One akka node using way too much CPU and Memory than all other nodes

We are running an akka cluster with 1000 nodes. One node among these 1000 (most probably the leader one) is taking way higher CPU and Memory than the other nodes. To put it into numbers: while all other nodes are at 0.5 Core usage, the odd one is at 15Core usage. Even if we kill that node, usage of a new node shoots up. On running the cluster with local k8s, the node with very high usage, is getting OOMKilled.

What can be the possible reasons and the solution for this situation? Any lead will be of great help.

akka version: 2.6.19

A few thoughts:

  • If you have a stable cluster (meaning nodes not constant entering and leaving) it’s unlikely to be the leader. The leader actually has very few responsibilities. And while 1000 nodes is a quite large cluster, and I don’t have experience running a cluster that big in production, I still think leader responsibilities would be an absolutely negligible amount of compute.
  • A more likely theory is that the “high CPU” node is the singleton node. Cluster Singleton • Akka Documentation The question is what work is running as a singleton that is using so much CPU. It could be something from Akka, such as the Shard Coordinator, but in a stable cluster I’m more suspicious of your code and you deliberately running some workload on the singleton.
  • You best bet is to validate my theory. The singleton runs on the oldest node in the cluster. Is the high CPU node the oldest? (And if you kill the oldest, does it move to the next oldest?) And/or can you see the high CPU node getting promoted to be the oldest in the logs? I forget the exact message in the logs when something gets promoted to be the oldest but it’s pretty obvious. If you can confirm that the problem is that the high CPU is related to the singleton you can then either look at your code for what work you are running on the singleton or use something like Akka Telemetry to observe the work running on the singleton.
  • You are running an outdated version of Akka. I don’t know of anything related to this issue in this old version, but I always like to mention it when I see people running old versions of Akka. I believe there are known CVEs in 2.6.x at this point because it hasn’t had any patches in a year and a half.
  • 1000 nodes in a cluster is pretty big. And you are running pretty tiny nodes (if they are running 0.5 cores). This is just an opinion, but if there isn’t any compelling reason to do otherwise, I’d rather run 150 nodes at 3.3 cores than 1000 nodes at 0.5 cores. Or even 70 nodes at 7.1 cores. It kind of depends how big your K8S worker nodes are. I generally want my Akka nodes to be as big as possible (to minimize overhead) without being so big that losing a node is problematic or so big that the K8S scheduler has difficulty scheduling them. Thus “how many nodes should I run” is a bit of a balancing act, but 1000 nodes at 0.5 cores seems out of balance. It’s not that 1000 nodes is impossible, but you are introducing a lot of complexity by going to 1000 nodes. And for an application that only uses 500 cores of work, I don’t really see any need to introduce that complexity. (Athough obviously there may be requirements I don’t know about.)
  • Speaking of which, I hope this gets you going in the right direction. But I’m a bit concerned with trying to troubleshoot a 1000 node Akka cluster in an Internet forum. While I suspect that maybe you are running 2.6 in order to avoid the BSL licensing, if you are running an application this big (500+ cores), it probably behooves you to get some kind of support contract to help with issues like this. (Disclaimer: I do not work for Lightbend and/or have any stake in the company. I just, as someone with a lot of experience in open source, get the heebie jeebies when people rely on community support for mission critical applications.)

Addendum:

You should definitely try to avoid singleton workloads. For the reasons listed in the documentation I linked. But larger nodes also mitigates the impact of singleton workloads since each node will have more resources to handle that singleton workload if that workload is moved to that node.

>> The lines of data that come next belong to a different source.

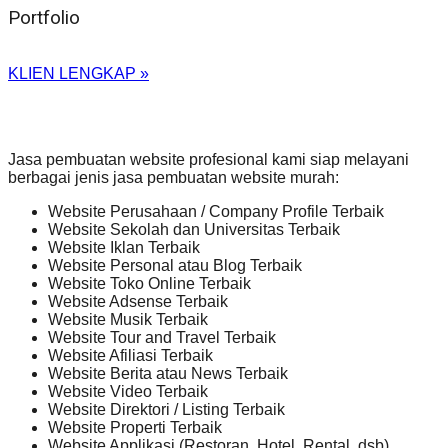
Portfolio
KLIEN LENGKAP »
Jasa pembuatan website profesional kami siap melayani
berbagai jenis jasa pembuatan website murah:
Website Perusahaan / Company Profile Terbaik
Website Sekolah dan Universitas Terbaik
Website Iklan Terbaik
Website Personal atau Blog Terbaik
Website Toko Online Terbaik
Website Adsense Terbaik
Website Musik Terbaik
Website Tour and Travel Terbaik
Website Afiliasi Terbaik
Website Berita atau News Terbaik
Website Video Terbaik
Website Direktori / Listing Terbaik
Website Properti Terbaik
Website Applikasi (Restoran, Hotel, Rental, dsb)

But, the first step should be to try and figure out where that CPU and memory is being used and then you can figure out that best solution afterwards.

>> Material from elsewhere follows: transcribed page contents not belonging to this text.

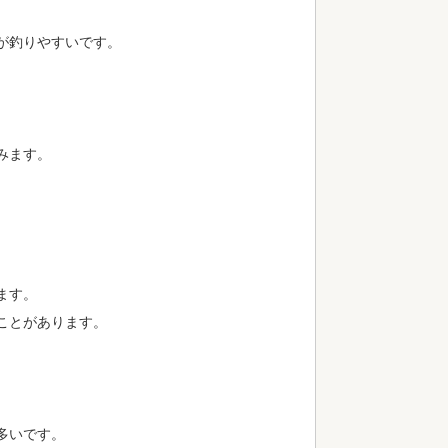
が釣りやすいです。
みます。
。
ます。
ことがあります。
多いです。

Thanks man for the great explanation.

Yes, Initially we were suspecting the same. That the oldest pod in the cluster is acting as the shard coordinator and hence taking on the additional responsibilities which is resulting in high CPU and Memory usage.
Hence, in order to rectify this problem we assigned roles to the cluster pods. We divided the cluster pods of two different roles:

  1. Frontend pods:
    – These pods are assigned the role as frontend, which results in these pods running as the coordinator node.
  2. Backend pods:
    – These pods are assigned the role as backend, which results in these pods running as the worker node.
    We have achieved this by tweaking the below set of configs:
play {
  akka {
    cluster {
      roles = []
      roles += ${?AKKA_CLUSTER_ROLE} //Is configured as `frontend` for the frontend role pods and backend for the backend role pods
      sharding {
        role = "backend"
        coordinator-singleton-role-override = on
      }
      role {
        frontend.min-nr-of-members = 3
        backend.min-nr-of-members = 2
      }
      singleton {
        role = "frontend"
      }
    }
  }
}

However, when we deployed and ran the load test to verify the changes. We still saw one of the backend pod taking a huge amount of CPU and Memory. We verified the cluster members:
– Oldest pod in the cluster belonged to frontend role (This was expected and as per our understanding, should have acted as the shard coordinator)
– Leader of the cluster belonged to the backend role.
(This is the pod, which was taking huge CPU and Memory)
– And the cluster is very stable. Members are not leaving and rejoining at all.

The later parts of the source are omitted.